Borge wants to relocate the village by the end of 2019.
State homeless coordinator Scott Morishige and DLNR officials are working with the village leaders to identify land.
The group narrowed down a list of a few parcels in Waianae but declined to identify the parcels, citing concerns that making the list public would jeopardize the group’s ability to lease or purchase the land.
“We don’t want to hamper our ability to negotiate,” Pakele said.
Borge and Pakele also said they would prefer to buy land to avoid uncertainty that can arise once a lease agreement with the state expires.
A few anonymous donors have already dedicated up to $500,000 in a “challenge grant,” meaning the money won’t be available until it is matched dollar for dollar, Koshiba said.
The camp’s leaders also plan to reach out to the Office of Hawaiian Affairs, the Queen Liliuokalani Trust, Kamehameha Schools and other organizations that support Native Hawaiian causes for funds. Most people who live in the village are Native Hawaiian.
Organizers Saturday night launched a website for their crowdsourcing campaign and also plan to hold events, dinners and fundraisers.

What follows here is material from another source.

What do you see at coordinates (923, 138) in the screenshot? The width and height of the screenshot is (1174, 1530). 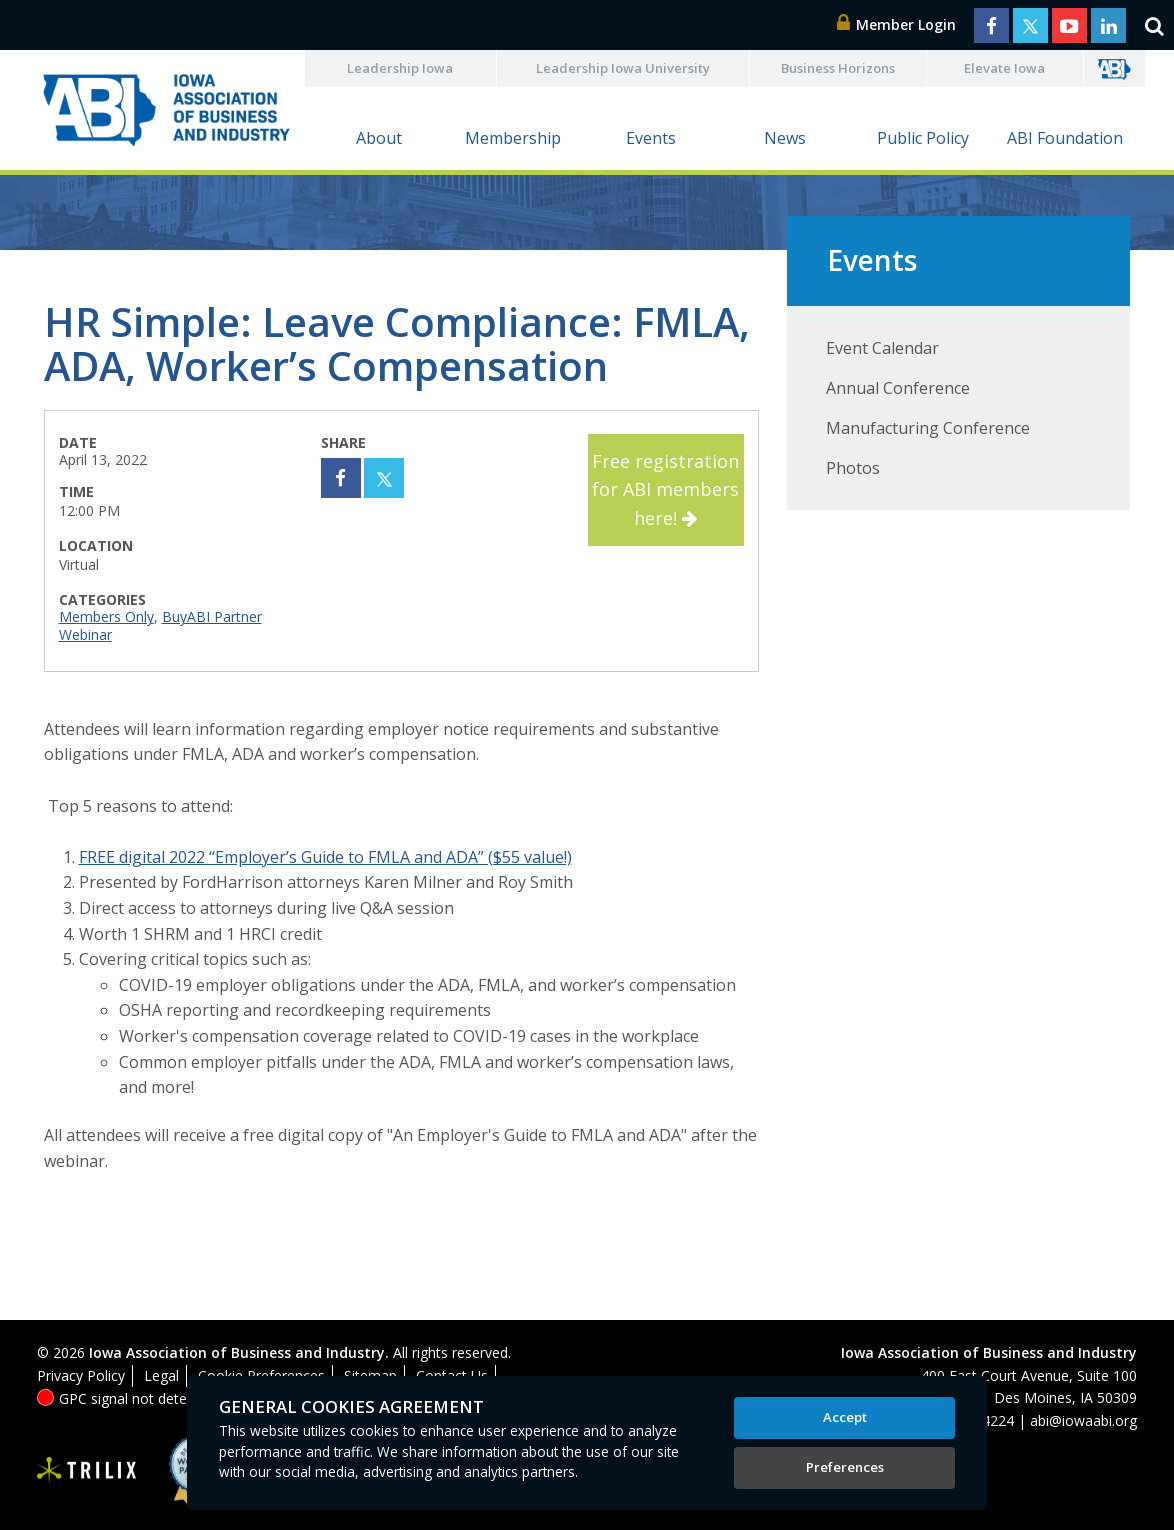 I see `Public Policy` at bounding box center [923, 138].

“It would be a herculean effort if we can pull this off,” Hodge said.
Small homes where people live might not have indoor plumbing, but shared bathrooms and kitchens would cut down on costs dramatically, Pakele said. Village residents would all pay for utilities, including trash pickup fees and wastewater fees.
“We’re trying to come to an arrangement that’s truly, honestly affordable,” Pakele said.
The number of people living at the boat harbor encampment fluctuates between 200 and 225 as homeless people come and go, but a core group remains. The new village would accommodate up to 300 people.
Homeless people swept from other parts of the island often end up at Puuhonua, so Hodge said they would incorporate an area for people coming in right off the street.
The Legislature last session dedicated $30 million to create six safe zones, three on Oahu and one each on Maui, Kauai and the Big Island. The governor’s office controls those funds and as of August had not released any.